### [WORK ITEM]
Return each line of the data below that contains the string "Transfer".

Structured page parsing data:
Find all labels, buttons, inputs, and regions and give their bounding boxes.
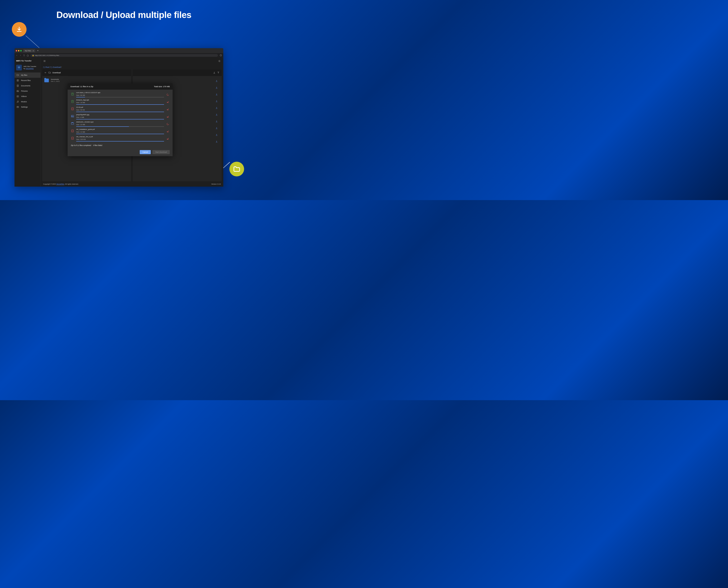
- nav-home-icon[interactable]: [27, 54, 29, 56]
- sidebar-item-pictures[interactable]: Pictures: [15, 88, 40, 94]
- browser-tab[interactable]: My Files×: [23, 49, 35, 52]
- sidebar-item-label: Documents: [21, 85, 31, 87]
- svg-text:PDF: PDF: [72, 131, 73, 131]
- download-icon[interactable]: [215, 120, 218, 123]
- svg-point-10: [219, 61, 220, 62]
- svg-text:PDF: PDF: [72, 138, 73, 139]
- file-type-icon: PDF: [71, 128, 74, 133]
- new-tab-button[interactable]: +: [36, 49, 40, 52]
- breadcrumb: Root/ Download/: [41, 65, 223, 69]
- list-item[interactable]: documents Mar 3, 2023: [44, 78, 129, 84]
- check-icon: [166, 108, 169, 111]
- sidebar-item-videos[interactable]: Videos: [15, 94, 40, 99]
- progress-bar: [76, 134, 164, 134]
- sidebar-icon: [17, 101, 19, 103]
- download-status-icon: [166, 115, 169, 118]
- sidebar-icon: [17, 106, 19, 108]
- nav-forward-icon[interactable]: [19, 54, 21, 56]
- sidebar: WiFi File Transfer WiFi File Transfer by…: [15, 58, 41, 187]
- progress-bar: [76, 119, 164, 120]
- download-icon[interactable]: [215, 140, 218, 143]
- app-title: WiFi File Transfer: [15, 58, 40, 64]
- vendor-link[interactable]: TECHPRO: [26, 68, 34, 69]
- extensions-icon[interactable]: [220, 54, 222, 57]
- download-row: com.waze_4.69.0.0-1022147.apkSize: 86 MB: [67, 90, 173, 98]
- check-icon: [166, 130, 169, 133]
- check-icon: [166, 101, 169, 103]
- start-download-button[interactable]: Start download: [153, 150, 170, 154]
- browser-urlbar: 🔒http://192.168.1.4:1234/#/my-files: [15, 53, 223, 58]
- download-status-icon: [166, 100, 169, 104]
- sidebar-item-label: Pictures: [21, 90, 28, 92]
- download-icon[interactable]: [215, 86, 218, 89]
- sidebar-item-documents[interactable]: Documents: [15, 83, 40, 88]
- download-row: peqs29gvlkl51.jpgSize: 4 MB: [67, 112, 173, 120]
- download-file-name: Amazon_App.apk: [76, 99, 164, 101]
- sidebar-item-settings[interactable]: Settings: [15, 104, 40, 110]
- download-file-size: Size: 86 MB: [76, 94, 164, 96]
- sidebar-item-my-files[interactable]: My files: [15, 72, 40, 78]
- download-icon[interactable]: [215, 113, 218, 116]
- tab-close-icon[interactable]: ×: [33, 50, 34, 52]
- download-file-name: mb_manual_xhd_e.pdf: [76, 136, 164, 138]
- download-file-size: Size: 315 KB: [76, 139, 164, 140]
- sidebar-icon: [17, 79, 19, 82]
- progress-bar: [76, 112, 164, 112]
- window-controls[interactable]: [16, 50, 22, 51]
- download-modal: Download: 11 files in a Zip Total size: …: [67, 83, 173, 156]
- sidebar-icon: [17, 85, 19, 87]
- back-icon[interactable]: [44, 71, 47, 74]
- progress-bar: [76, 97, 164, 98]
- url-input[interactable]: 🔒http://192.168.1.4:1234/#/my-files: [31, 54, 218, 57]
- modal-status: Zip 8 of 11 files completed 0 files fail…: [67, 143, 173, 148]
- download-file-name: mb_installation_guide.pdf: [76, 128, 164, 130]
- nav-reload-icon[interactable]: [23, 54, 25, 56]
- browser-tabbar: My Files× +: [15, 48, 223, 53]
- sidebar-item-label: Videos: [21, 95, 26, 98]
- svg-rect-9: [17, 106, 19, 108]
- browser-window: My Files× + 🔒http://192.168.1.4:1234/#/m…: [15, 48, 223, 187]
- sidebar-icon: [17, 90, 19, 92]
- sidebar-item-label: Musics: [21, 101, 27, 103]
- nav-back-icon[interactable]: [16, 54, 18, 56]
- app-shell: WiFi File Transfer WiFi File Transfer by…: [15, 58, 223, 187]
- download-row: 20221221_191402.mp4Size: 22 MB: [67, 120, 173, 127]
- download-icon[interactable]: [215, 107, 218, 109]
- theme-toggle[interactable]: [218, 60, 221, 63]
- spinner-icon: [166, 123, 169, 125]
- breadcrumb-link[interactable]: Root: [45, 66, 49, 68]
- brand-name: WiFi File Transfer: [23, 65, 36, 68]
- folder-icon: [48, 71, 51, 74]
- footer: Copyright © 2023 TECHPRO. All rights res…: [41, 181, 223, 187]
- app-brand: WiFi File Transfer by TECHPRO: [15, 64, 40, 72]
- download-icon[interactable]: [215, 127, 218, 129]
- download-status-icon: [166, 137, 169, 140]
- download-file-size: Size: 58 KB: [76, 109, 164, 111]
- download-all-icon[interactable]: [213, 71, 216, 74]
- sidebar-item-recent-files[interactable]: Recent files: [15, 78, 40, 83]
- svg-point-0: [220, 55, 222, 56]
- download-icon[interactable]: [215, 133, 218, 136]
- vendor-link[interactable]: TECHPRO: [56, 183, 64, 185]
- file-type-icon: PDF: [71, 136, 74, 140]
- download-badge: [12, 22, 26, 37]
- sidebar-item-label: Recent files: [21, 79, 31, 82]
- hamburger-button[interactable]: [43, 60, 46, 63]
- upload-icon[interactable]: [217, 71, 220, 74]
- download-icon[interactable]: [215, 100, 218, 103]
- download-icon[interactable]: [215, 93, 218, 96]
- marketing-title: Download / Upload multiple files: [0, 10, 248, 20]
- download-file-name: 22-03.pdf: [76, 106, 164, 108]
- folder-icon: [43, 66, 45, 68]
- folder-name: documents: [51, 78, 60, 80]
- file-type-icon: [71, 121, 74, 126]
- sidebar-item-musics[interactable]: Musics: [15, 99, 40, 104]
- cancel-button[interactable]: Cancel: [140, 150, 151, 154]
- sidebar-icon: [17, 95, 19, 98]
- sidebar-item-label: My files: [21, 74, 27, 76]
- svg-point-8: [18, 102, 18, 102]
- breadcrumb-link[interactable]: Download: [53, 66, 61, 68]
- folder-icon: [44, 79, 49, 82]
- download-icon[interactable]: [215, 80, 218, 82]
- download-status-icon: [166, 108, 169, 111]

### [RESULT OF THE TASK]
- sidebar: WiFi File Transfer WiFi File Transfer by…: [15, 58, 41, 187]
- app-title: WiFi File Transfer: [15, 58, 40, 64]
- app-shell: WiFi File Transfer WiFi File Transfer by…: [15, 58, 223, 187]
- brand-name: WiFi File Transfer: [23, 65, 36, 68]
- app-brand: WiFi File Transfer by TECHPRO: [15, 64, 40, 72]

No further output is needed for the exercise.